Stored data entries:
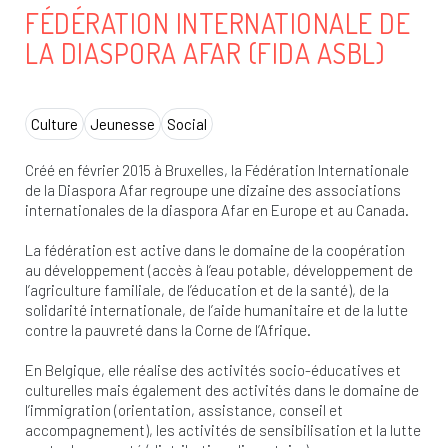
FÉDÉRATION INTERNATIONALE DE
LA DIASPORA AFAR (FIDA ASBL)
Culture
Jeunesse
Social
Créé en février 2015 à Bruxelles, la Fédération Internationale
de la Diaspora Afar regroupe une dizaine des associations
internationales de la diaspora Afar en Europe et au Canada.
La fédération est active dans le domaine de la coopération
au développement (accès à l’eau potable, développement de
l’agriculture familiale, de l’éducation et de la santé), de la
solidarité internationale, de l’aide humanitaire et de la lutte
contre la pauvreté dans la Corne de l’Afrique.
En Belgique, elle réalise des activités socio-éducatives et
culturelles mais également des activités dans le domaine de
l’immigration (orientation, assistance, conseil et
accompagnement), les activités de sensibilisation et la lutte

• **EXERCISE DESCRIPTION**:
Copy every line above exactly; images stay out.

• **WRITTEN ANSWER**:
FÉDÉRATION INTERNATIONALE DE
LA DIASPORA AFAR (FIDA ASBL)
Culture
Jeunesse
Social
Créé en février 2015 à Bruxelles, la Fédération Internationale
de la Diaspora Afar regroupe une dizaine des associations
internationales de la diaspora Afar en Europe et au Canada.
La fédération est active dans le domaine de la coopération
au développement (accès à l’eau potable, développement de
l’agriculture familiale, de l’éducation et de la santé), de la
solidarité internationale, de l’aide humanitaire et de la lutte
contre la pauvreté dans la Corne de l’Afrique.
En Belgique, elle réalise des activités socio-éducatives et
culturelles mais également des activités dans le domaine de
l’immigration (orientation, assistance, conseil et
accompagnement), les activités de sensibilisation et la lutte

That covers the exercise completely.